Material to process =>
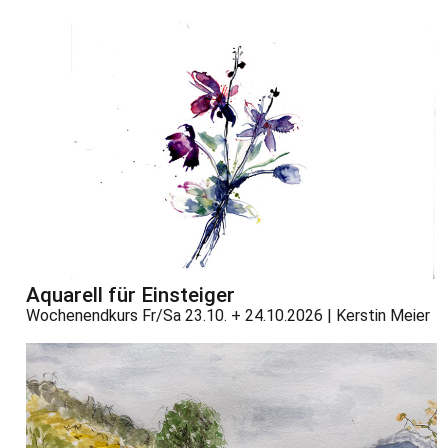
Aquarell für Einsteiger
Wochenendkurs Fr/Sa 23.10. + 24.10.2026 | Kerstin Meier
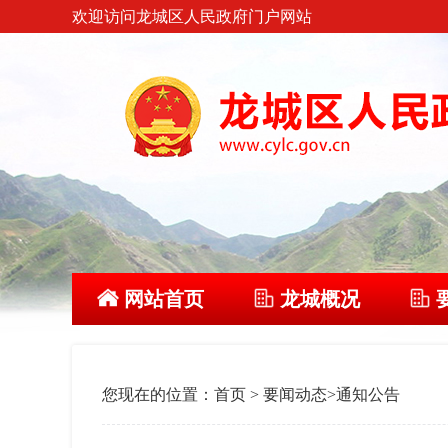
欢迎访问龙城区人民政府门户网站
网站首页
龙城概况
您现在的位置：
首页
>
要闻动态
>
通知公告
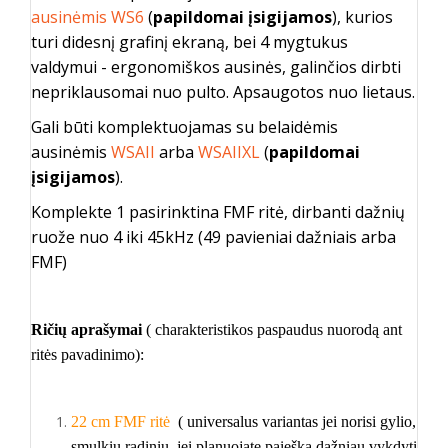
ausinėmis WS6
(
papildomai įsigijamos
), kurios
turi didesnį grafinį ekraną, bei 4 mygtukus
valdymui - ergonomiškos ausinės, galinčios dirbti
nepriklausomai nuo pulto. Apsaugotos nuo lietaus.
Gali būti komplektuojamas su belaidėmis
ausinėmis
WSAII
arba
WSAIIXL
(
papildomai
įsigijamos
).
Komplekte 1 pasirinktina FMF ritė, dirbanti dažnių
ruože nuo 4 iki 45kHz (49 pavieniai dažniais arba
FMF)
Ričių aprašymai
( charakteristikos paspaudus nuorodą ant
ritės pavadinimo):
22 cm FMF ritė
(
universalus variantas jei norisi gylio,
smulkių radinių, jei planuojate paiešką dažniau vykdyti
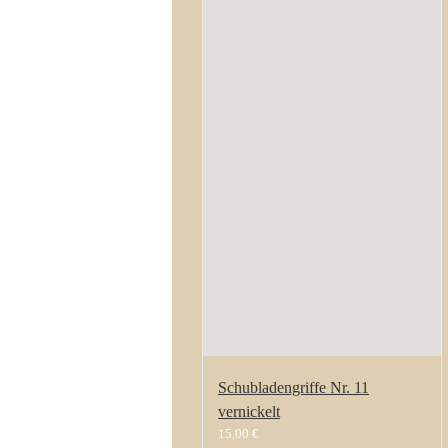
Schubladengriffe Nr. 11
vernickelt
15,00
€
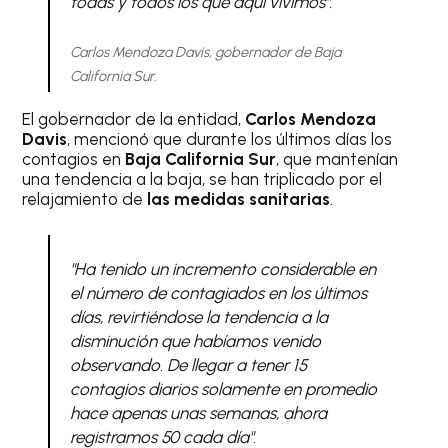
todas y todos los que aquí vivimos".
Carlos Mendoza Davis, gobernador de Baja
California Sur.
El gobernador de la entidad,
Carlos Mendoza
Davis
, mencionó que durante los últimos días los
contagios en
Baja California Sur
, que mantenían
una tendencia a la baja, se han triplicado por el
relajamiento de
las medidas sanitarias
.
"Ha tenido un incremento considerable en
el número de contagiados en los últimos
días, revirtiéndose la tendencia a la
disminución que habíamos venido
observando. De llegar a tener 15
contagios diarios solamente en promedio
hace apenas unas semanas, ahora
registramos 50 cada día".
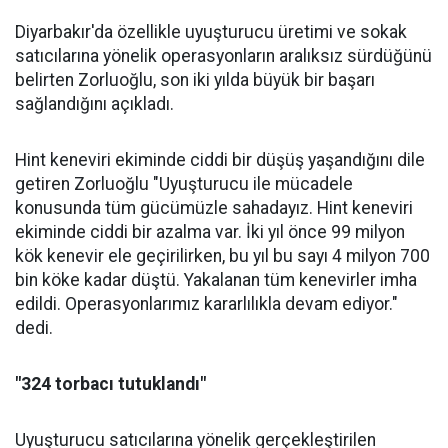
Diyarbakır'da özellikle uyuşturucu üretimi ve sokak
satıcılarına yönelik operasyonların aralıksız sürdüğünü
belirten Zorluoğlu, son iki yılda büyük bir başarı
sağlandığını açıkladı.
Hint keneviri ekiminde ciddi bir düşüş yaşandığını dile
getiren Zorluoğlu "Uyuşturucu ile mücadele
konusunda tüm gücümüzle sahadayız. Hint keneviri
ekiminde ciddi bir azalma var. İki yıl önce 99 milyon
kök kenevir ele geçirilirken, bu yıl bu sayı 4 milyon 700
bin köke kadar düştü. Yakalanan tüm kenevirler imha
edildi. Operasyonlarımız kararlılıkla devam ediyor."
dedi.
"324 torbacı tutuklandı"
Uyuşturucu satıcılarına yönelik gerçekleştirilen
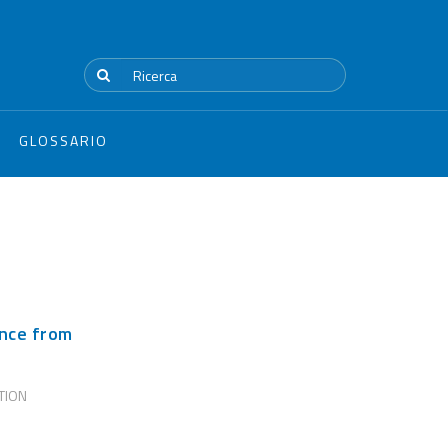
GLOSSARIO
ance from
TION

Your instructions => Each line of the material that contains the string "satıcılarına" has to be copied out.

Output of the exercise =>
satıcılarına yönelik operasyonların aralıksız sürdüğünü
Uyuşturucu satıcılarına yönelik gerçekleştirilen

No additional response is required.